Digital radios pick up HD signals through an antenna, the same way traditional analog radios receive AM and FM signals. Many radios offer access to AM, FM and HD channels in the same unit; users just select the appropriate frequency and dial in the station they want to hear.

And though a spot check of Radio Shack stores in St. Petersburg revealed some salespeople had never even heard of HD radio, the company on Monday announced a deal to stock digital radio units priced at $299 in seven cities (not including the Tampa Bay area) prior to a national roll out later this year.

Since listeners will need a new radio to hear these frequencies, Job One is simple: put on channels the public wants to hear.

"The art of this is to put a product out there to create demand,'' said Dan DiLoreto, regional vice president for Clear Channel Radio in Tampa. "It's broadcasters' responsibility to create the material which gives people a reason to buy these radios.''

Clear Channel and CBS Radio belong to an alliance of radio broadcasters providing $200-million in advertising space to spread word about this new format, pledging to avoid duplicating formats and keep auxiliary channels commercial-free for 18 months. (Ochs said area CBS Radio stations would likely air ads once the commercial-free period ends.)

Just don't suggest that all this activity is a response to satellite radio, which garnered loads of press after the January move of shock jock Howard Stern and former Tampa Clear Channel personality Bubba the Love Sponge's to Sirius Radio.

"(Satellite radio) has nothing to do with what we're doing,'' said Peter Ferrara, a former Clear Channel executive who serves as president and CEO of the HD Radio Alliance from Orlando.

"They have less than 10-million subscribers, while terrestrial radio has 240-million listeners," he said. "Our consumer is expecting better things of us, sure. ... And I genuinely believe there is a renaissance of programming under way here.''

To help the renaissance along, Ferrara's alliance has cut deals with electronics retailers and manufacturers to feature their businesses in member station advertising if they support the HD radio roll out. Tampa Bay area listeners will hear a coordinated campaign of ads beginning in August.

Eight car manufacturers are expected to offer HD radios in 30 automobile models by fall 2007. Ferrara hopes the cost of HD radios will drop to $199 by Christmas.

"That's the magic price point ... (where) you go from selling thousands to selling millions of radios,'' he said.

But will consumers, already inundated with new technology such as iPods, BlackBerrys, third generation PlayStations, and satellite radio systems be willing to spend even more money to buy yet another gadget?

Radio consultant Fred Jacobs recently released a poll of 25,000 rock radio listeners showing just 20 percent of respondents had heard of HD radio, but one-third were interested in the format after hearing about its features. He believes radio fans will pay for HD radios as long as broadcasters hype a core concept: Unlike satellite radio, once you buy the receiver, the content is free.

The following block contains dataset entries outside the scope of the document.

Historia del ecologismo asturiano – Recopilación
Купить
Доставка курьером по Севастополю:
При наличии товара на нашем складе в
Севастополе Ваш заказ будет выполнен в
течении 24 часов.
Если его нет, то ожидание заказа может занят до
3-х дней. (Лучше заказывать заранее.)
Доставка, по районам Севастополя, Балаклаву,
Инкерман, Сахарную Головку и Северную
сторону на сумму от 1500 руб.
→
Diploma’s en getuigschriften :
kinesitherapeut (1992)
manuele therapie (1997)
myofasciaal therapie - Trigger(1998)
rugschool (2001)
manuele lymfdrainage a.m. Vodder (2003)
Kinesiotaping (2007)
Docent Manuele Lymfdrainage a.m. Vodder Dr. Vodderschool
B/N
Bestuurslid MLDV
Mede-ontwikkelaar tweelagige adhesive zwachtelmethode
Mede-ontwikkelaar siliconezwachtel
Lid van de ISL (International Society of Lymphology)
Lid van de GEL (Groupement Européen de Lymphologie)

"A lot of the new technology has sort of snuck up on radio,'' added Jacobs, noting stations are also more receptive to offering podcasts and streaming on the Internet. "They have just begun to accept that. ... If they are going to participate in the future, they can't keep doing things the same old way.''

For instance, BusinessWeek magazine noted some Clear Channel stations are asking local residents who love music to choose programming for their secondary music channels.

But some note the array of new formats currently planned for secondary channels in the Tampa Bay area -- contemporary Christian music, grunge rock, adult contemporary -- don't seem particularly adventurous.

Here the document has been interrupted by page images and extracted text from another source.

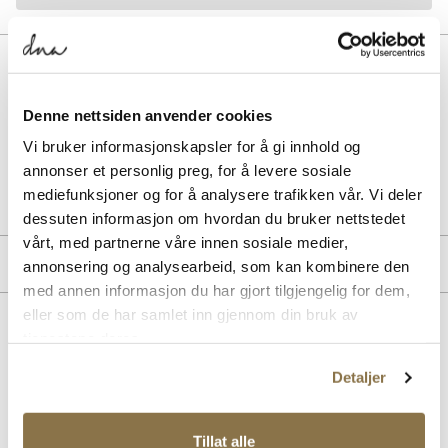
BESKRIVELSE
En klassisk, sporty caps, laget delvis med en blanding av resirkulerte
Denne nettsiden anvender cookies
og fornybare materialer.
Vi bruker informasjonskapsler for å gi innhold og
annonser et personlig preg, for å levere sosiale
Art. nr.
93253405
mediefunksjoner og for å analysere trafikken vår. Vi deler
Lev. art. nr
JP0392
dessuten informasjon om hvordan du bruker nettstedet
vårt, med partnerne våre innen sosiale medier,
MERKE
annonsering og analysearbeid, som kan kombinere den
med annen informasjon du har gjort tilgjengelig for dem,
eller som de har samlet inn gjennom din bruk av
Lignende produkter
tjenestene deres.
Detaljer
Tillat alle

"Those sound like formats that might have been new to FM 20 or 30 years ago,'' said JoAnn Urofsky, general manager of WUSF, which became the first public radio station in the United States to broadcast in HD three years ago. Its secondary channel debuted in December and executives are now planning a third.

"This is still a pretty quick ramp up time for an industry which hasn't changed significantly since FM first rolled out,'' she said.